While I’ve certainly played a lot of Starcraft, there’s no way in hell I’m going to click those buttons fast enough to get more than 20 or so words in, which means I’ll be stuck in the mid 1000’s score-wise (i.e. near the top, but not the best). What’s the point of cheating if you can’t decimate the competition?
Since Make-A-Word uses buttons, and doesn’t submit, they must be using Javascript. If you have Firebug for Firefox, you may have noticed that the console allows you to enter your own Javascript, within the scope of the page. Make-A-Word’s JS simply calls a function named “addletter” on each button-click, and another named “addit” to add the word. All we have to do now is loop through the words, and for each one, loop through the letters, outputting the call to “addletter”, and ending with the call to “addit”. Here’s the code for that:
def cheat_like_hell_on_nerdtests(dictionary, required_letters, min_length, max_length)
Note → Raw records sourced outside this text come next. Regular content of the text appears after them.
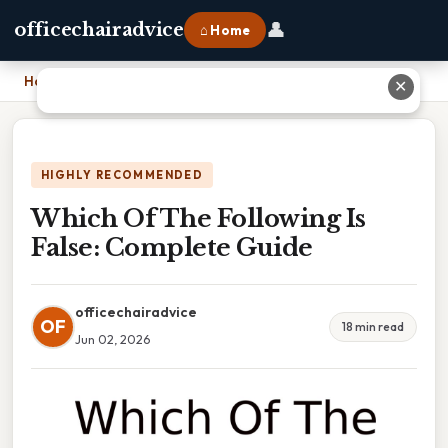
👤
officechairadvice
⌂ Home
Home
›
Which Of The Following Is False: Complete Guide
✕
HIGHLY RECOMMENDED
Which Of The Following Is
False: Complete Guide
officechairadvice
OF
18 min read
Jun 02, 2026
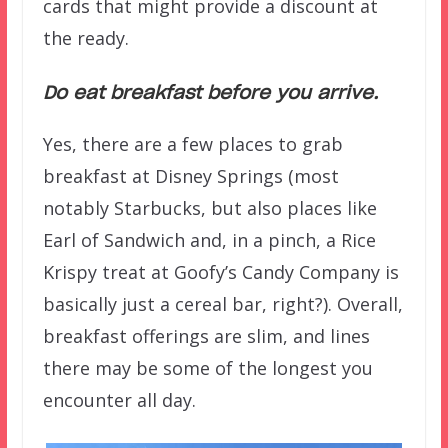
cards that might provide a discount at
the ready.
Do eat breakfast before you arrive.
Yes, there are a few places to grab
breakfast at Disney Springs (most
notably Starbucks, but also places like
Earl of Sandwich and, in a pinch, a Rice
Krispy treat at Goofy’s Candy Company is
basically just a cereal bar, right?). Overall,
breakfast offerings are slim, and lines
there may be some of the longest you
encounter all day.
get_possible_words_longest_first(dictionary, required_letters, min_length, max_length).each{ |word|
word.split(//).each { |letter| puts “addletter(’#{letter}‘);“ }
puts “addit();“
}
end
Simply run the script, copy the output, and run it in Firebug’s console. The cutting and pasting turned out to be the longest part, and I had to find something to occupy the remaining minute and 50 seconds. Admittedly, I could’ve had it just output a Javascript array and do the iteration in the Firebug console, but this only took me 10 minutes from start to finish, and I have no current need to make it run any faster, as you can see:

As with most games, once you know how to cheat, it ceases to be fun, and ruins it for everyone else, so I only recorded my score for one game. Hell, I had more fun writing the script than the game could ever have given me.